Stored data entries:
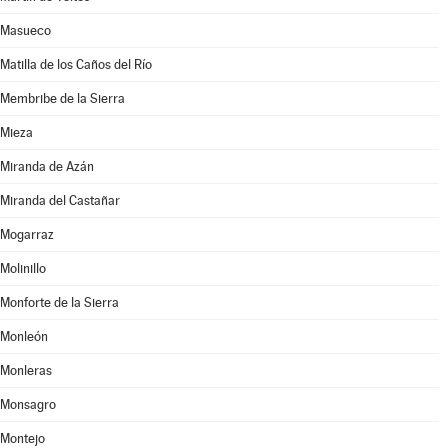
Masueco
Matilla de los Caños del Río
Membribe de la Sierra
Mieza
Miranda de Azán
Miranda del Castañar
Mogarraz
Molinillo
Monforte de la Sierra
Monleón
Monleras
Monsagro
Montejo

> **What to do**: Output exactly the lines between the one containing "Monforte de la Sierra" and the final line above, both inclusive.

> **The answer**:
Monforte de la Sierra
Monleón
Monleras
Monsagro
Montejo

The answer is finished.